If you’re seriously thinking of building a full-time career as a copywriter, getting to know your craft, and having long-term, rewarding working relationships, you’re not going to do it on content mills. They’re merciless conveyor belts of cheap work and short-term relationships.

Yes, everyone does short-term jobs occasionally and they can be great fun. But you should be looking for retainer clients and long-term work that pays you what you’re worth. As Andy Maslen says in his post Why are female copywriters paid 29% less than men?  even his window cleaner can clear £300 on a good day. You should be aiming higher.

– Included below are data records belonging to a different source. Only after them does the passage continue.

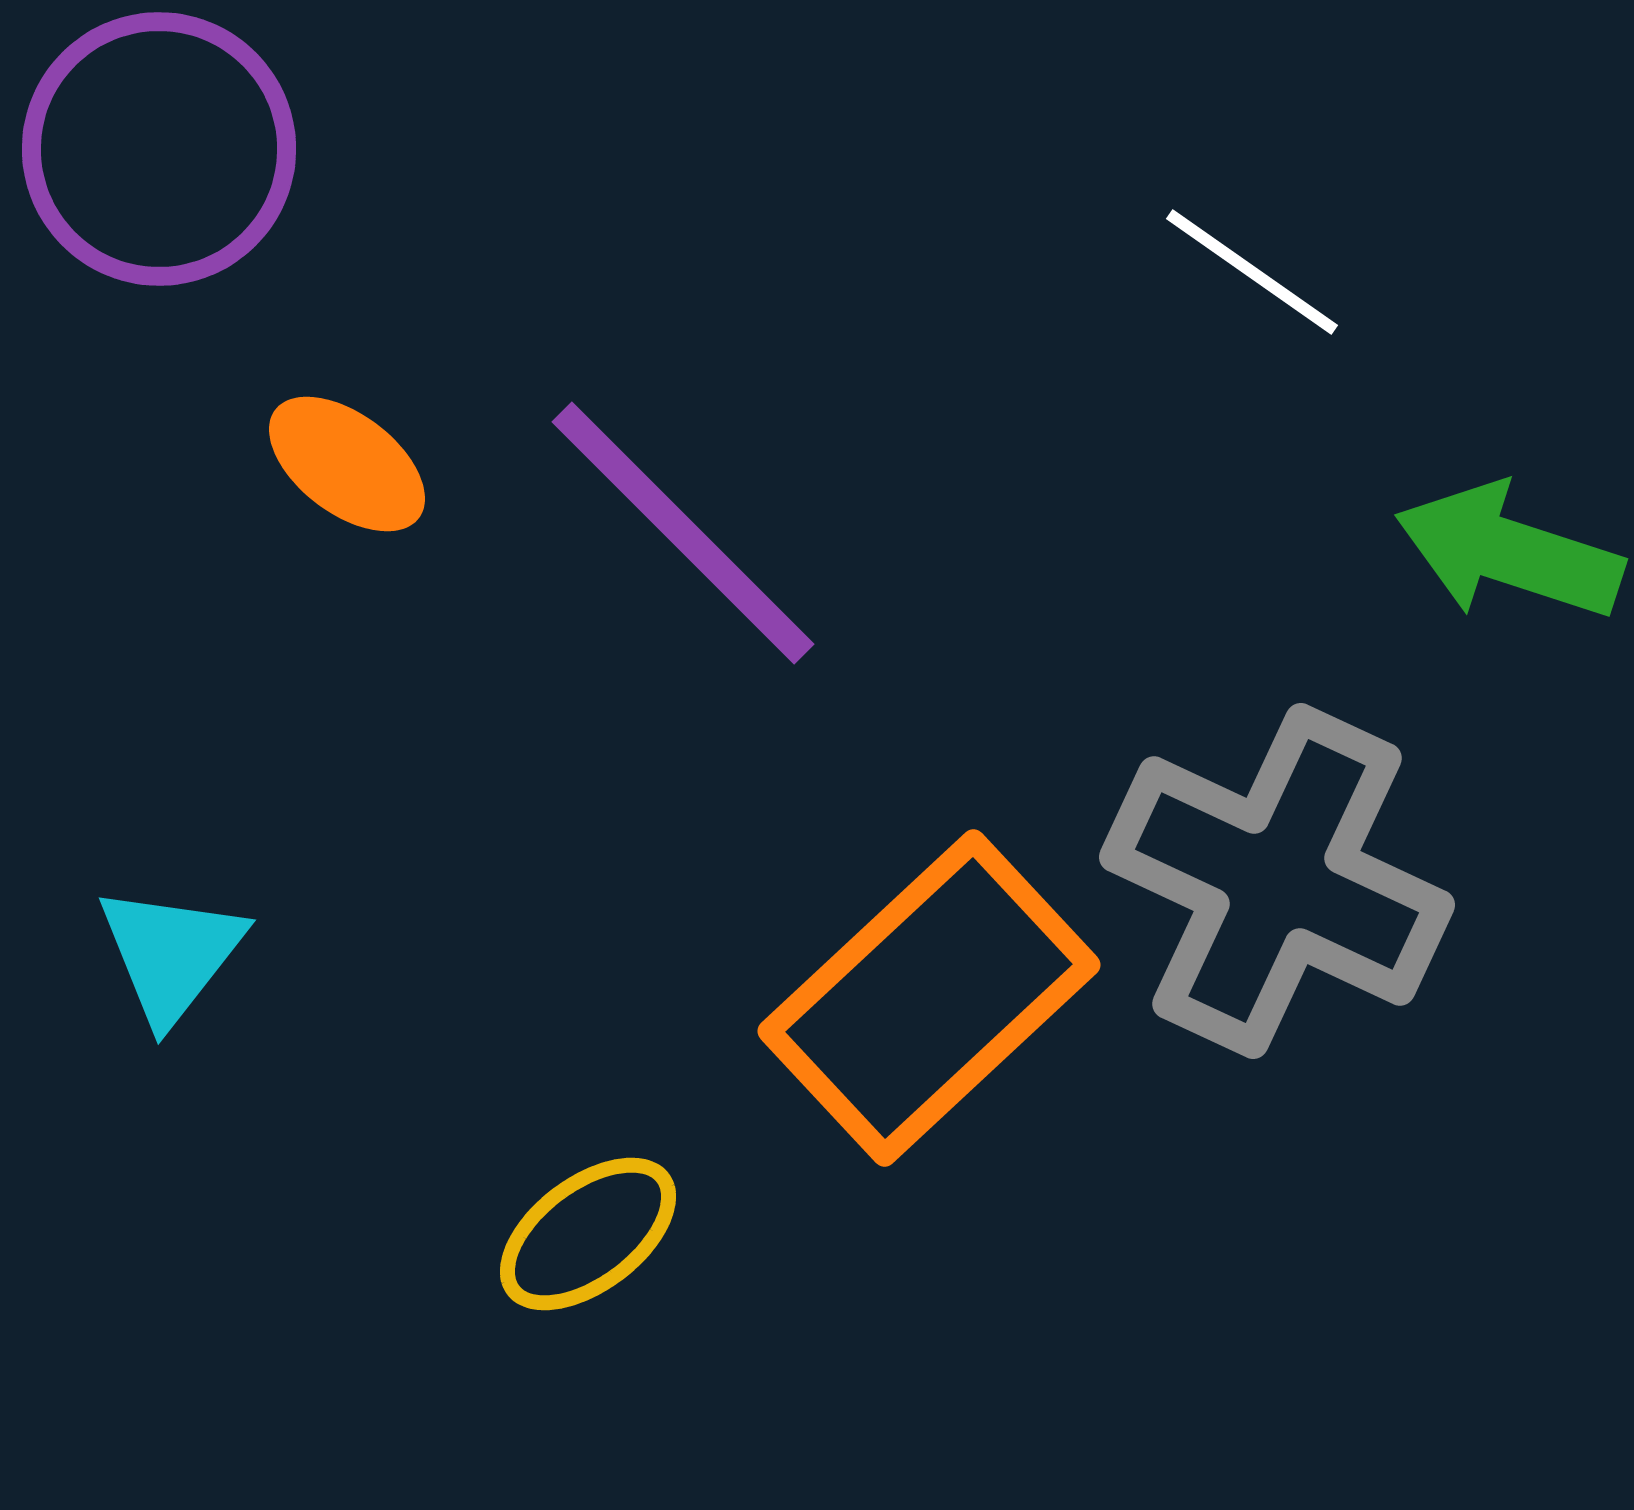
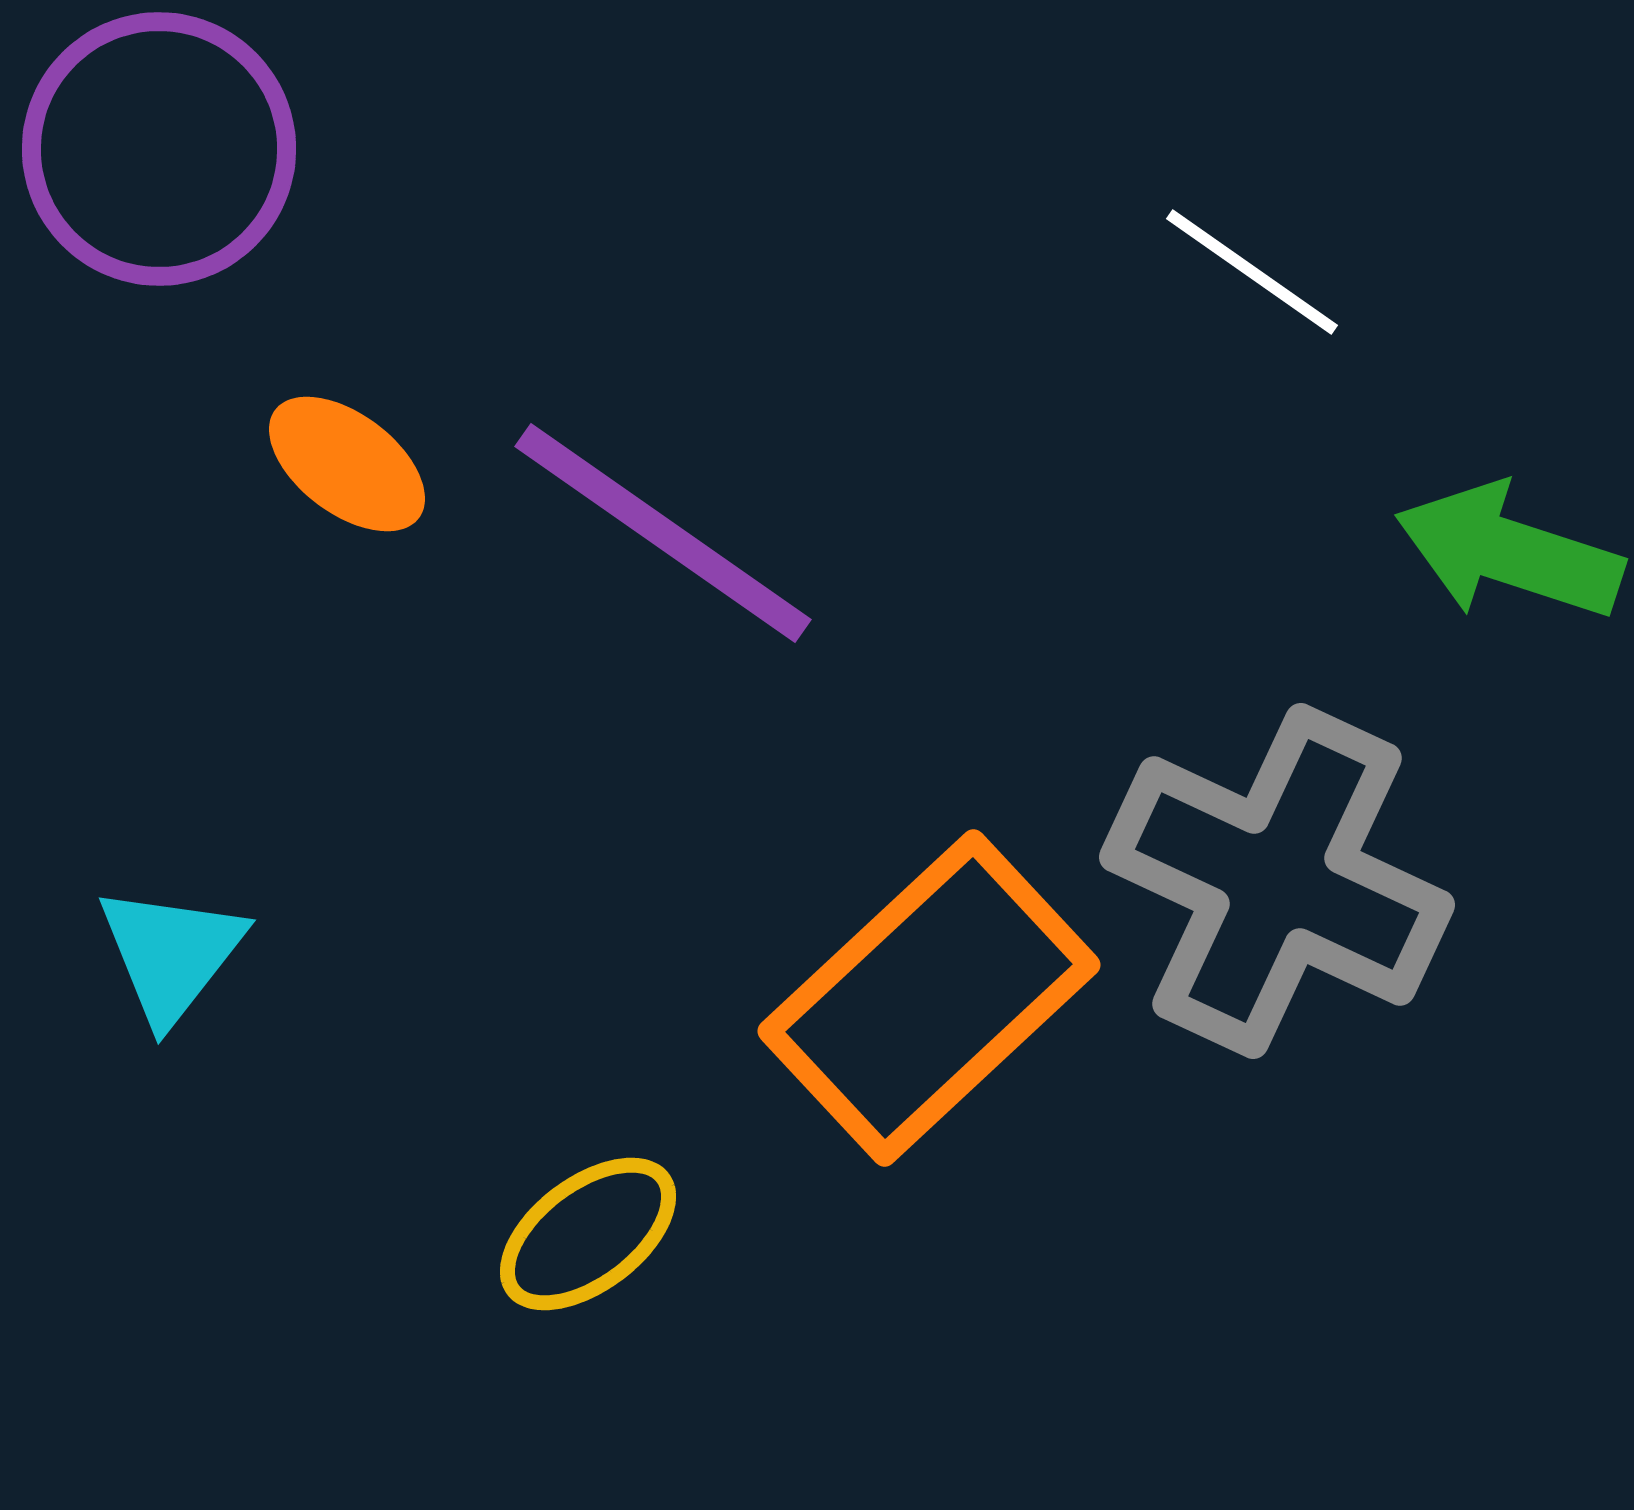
purple line: moved 20 px left; rotated 10 degrees counterclockwise
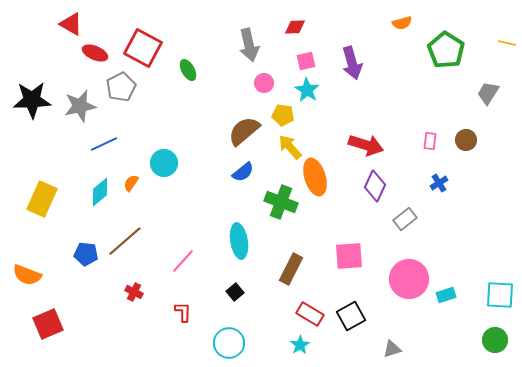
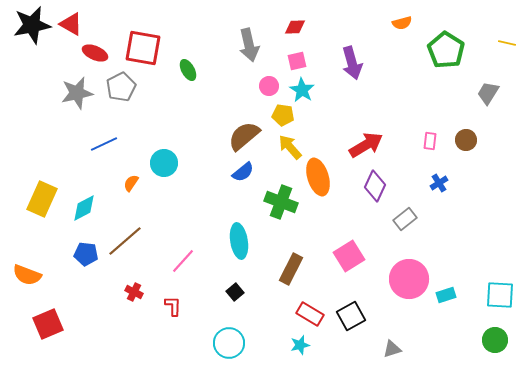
red square at (143, 48): rotated 18 degrees counterclockwise
pink square at (306, 61): moved 9 px left
pink circle at (264, 83): moved 5 px right, 3 px down
cyan star at (307, 90): moved 5 px left
black star at (32, 100): moved 75 px up; rotated 9 degrees counterclockwise
gray star at (80, 106): moved 3 px left, 13 px up
brown semicircle at (244, 131): moved 5 px down
red arrow at (366, 145): rotated 48 degrees counterclockwise
orange ellipse at (315, 177): moved 3 px right
cyan diamond at (100, 192): moved 16 px left, 16 px down; rotated 12 degrees clockwise
pink square at (349, 256): rotated 28 degrees counterclockwise
red L-shape at (183, 312): moved 10 px left, 6 px up
cyan star at (300, 345): rotated 18 degrees clockwise
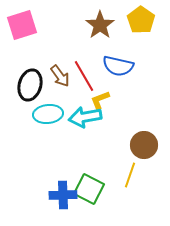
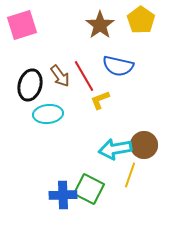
cyan arrow: moved 30 px right, 32 px down
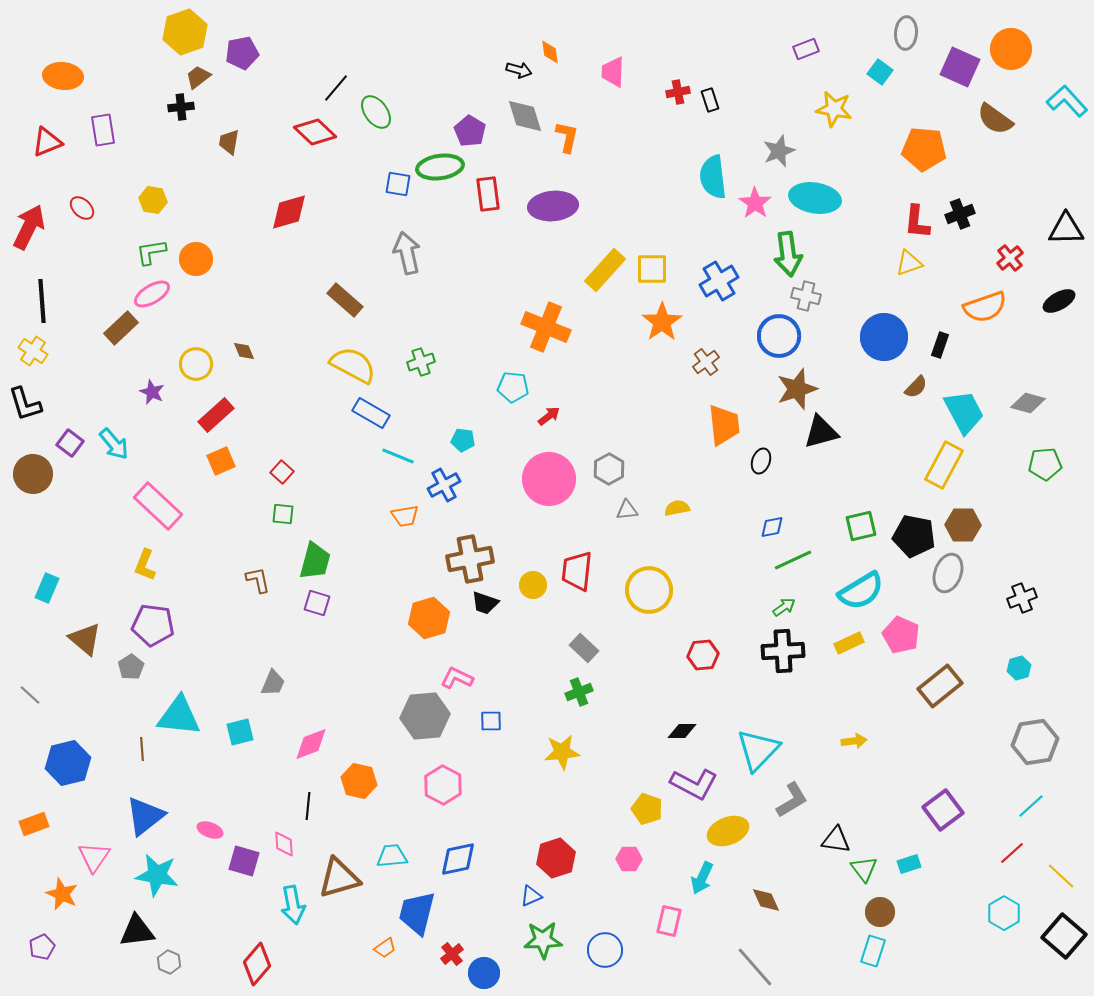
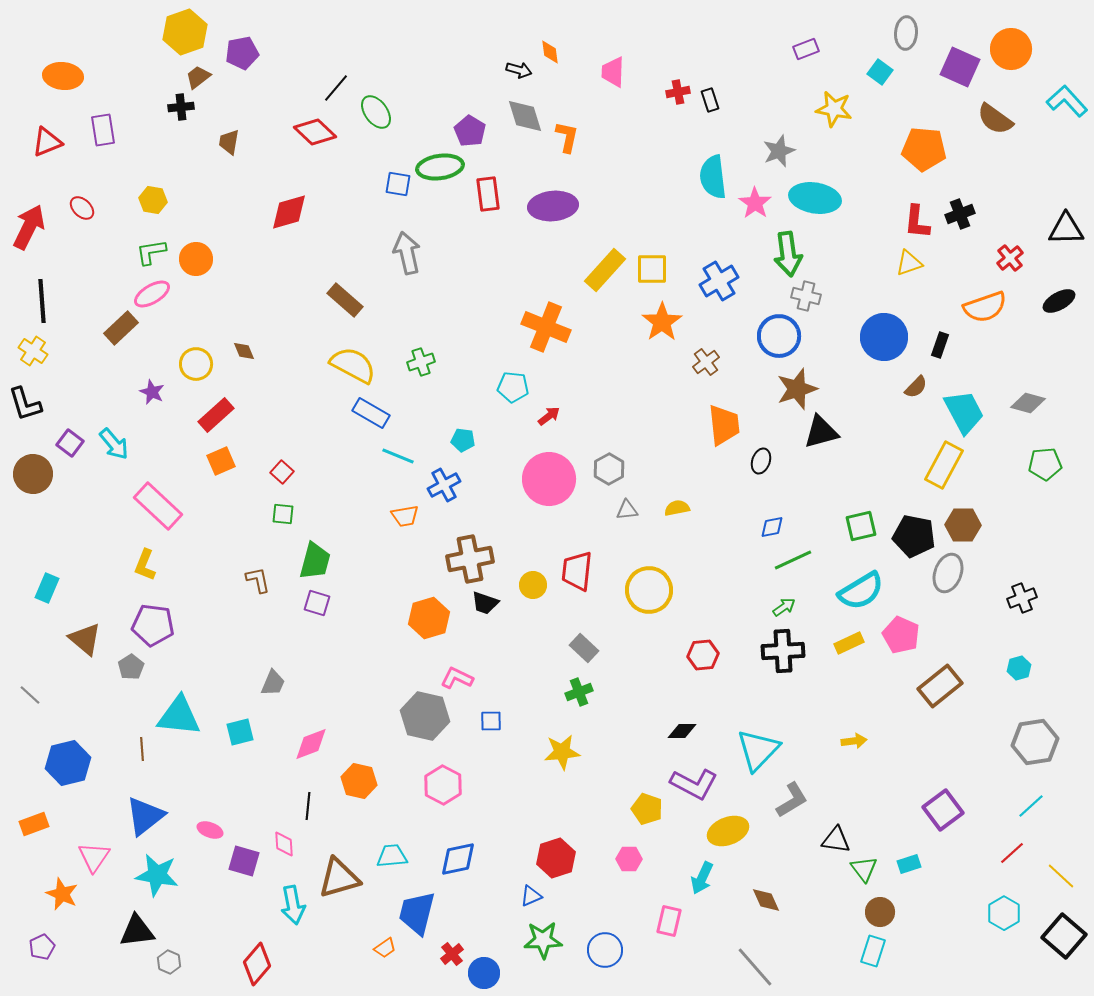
gray hexagon at (425, 716): rotated 18 degrees clockwise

So how can you get off these spirit sapping conveyor belts of poorly paid jobs, and find better work and better clients?

By networking. I’m painfully shy, so I’m not a fan of networking in person. If you’re not keen on offline networking either, there are plenty of platforms, Facebook groups, and other online groups and forums where you can meet like-minded people who may be able to pass on work to you at some point. (Procopywriters is just one example.)

LinkedIn is a great one. It’s not one of my favourite platforms, but it can be extremely useful. So reach out, because there are clients there.

Guest blog and get your name out there so people can see what you can do. Look out for referrals from other writers, because by networking and guest blogging, people will remember you.

Try podcast appearances where you can talk about your copywriting, goals, achievements, career highs so far and what you specialise in, if anything. It’s all about reaching out and finding the type of clients you want to work with.

It’ll be tough getting away from content mills but, in the end, you’ll be glad you did.